• [Exercise goal]
Lines below that include the word "insert" should each be copied.

• [Provided data]
*** Begin section ***

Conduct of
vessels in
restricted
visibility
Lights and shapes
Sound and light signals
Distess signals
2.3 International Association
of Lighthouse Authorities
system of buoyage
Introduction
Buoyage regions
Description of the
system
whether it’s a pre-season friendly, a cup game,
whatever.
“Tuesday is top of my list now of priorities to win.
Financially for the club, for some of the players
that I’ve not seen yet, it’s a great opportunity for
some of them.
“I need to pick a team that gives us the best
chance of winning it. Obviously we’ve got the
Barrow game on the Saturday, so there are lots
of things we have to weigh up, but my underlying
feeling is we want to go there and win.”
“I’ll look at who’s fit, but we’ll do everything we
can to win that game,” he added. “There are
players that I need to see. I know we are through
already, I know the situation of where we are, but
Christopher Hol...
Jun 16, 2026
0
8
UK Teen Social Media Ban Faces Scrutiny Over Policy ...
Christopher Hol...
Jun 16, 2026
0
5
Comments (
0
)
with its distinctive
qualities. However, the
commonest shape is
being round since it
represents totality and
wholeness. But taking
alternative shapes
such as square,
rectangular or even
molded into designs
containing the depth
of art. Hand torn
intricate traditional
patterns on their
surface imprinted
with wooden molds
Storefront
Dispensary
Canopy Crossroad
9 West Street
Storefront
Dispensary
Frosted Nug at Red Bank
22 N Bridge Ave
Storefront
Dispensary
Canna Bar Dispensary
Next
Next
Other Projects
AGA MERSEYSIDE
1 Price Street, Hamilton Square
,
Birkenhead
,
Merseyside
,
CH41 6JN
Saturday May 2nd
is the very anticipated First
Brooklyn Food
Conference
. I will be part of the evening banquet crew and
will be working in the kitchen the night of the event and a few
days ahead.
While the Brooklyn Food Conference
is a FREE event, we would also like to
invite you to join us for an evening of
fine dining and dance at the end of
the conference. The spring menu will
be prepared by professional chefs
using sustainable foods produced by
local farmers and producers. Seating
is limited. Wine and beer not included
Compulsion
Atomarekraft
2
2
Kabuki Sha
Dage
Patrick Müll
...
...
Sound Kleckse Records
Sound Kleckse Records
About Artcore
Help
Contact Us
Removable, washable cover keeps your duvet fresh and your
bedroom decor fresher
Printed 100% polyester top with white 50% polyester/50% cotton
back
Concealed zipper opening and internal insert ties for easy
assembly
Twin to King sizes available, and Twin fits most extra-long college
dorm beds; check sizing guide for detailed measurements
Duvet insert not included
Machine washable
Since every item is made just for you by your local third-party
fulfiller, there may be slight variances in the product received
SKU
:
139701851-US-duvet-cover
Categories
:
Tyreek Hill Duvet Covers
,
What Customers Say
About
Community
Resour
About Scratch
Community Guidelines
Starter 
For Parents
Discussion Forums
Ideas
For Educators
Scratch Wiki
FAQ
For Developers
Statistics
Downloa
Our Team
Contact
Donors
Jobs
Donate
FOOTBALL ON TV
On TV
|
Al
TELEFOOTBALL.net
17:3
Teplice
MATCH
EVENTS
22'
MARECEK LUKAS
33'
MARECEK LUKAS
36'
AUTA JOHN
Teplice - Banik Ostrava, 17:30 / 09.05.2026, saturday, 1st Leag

*** End section ***

• [Task result]
Concealed zipper opening and internal insert ties for easy
Duvet insert not included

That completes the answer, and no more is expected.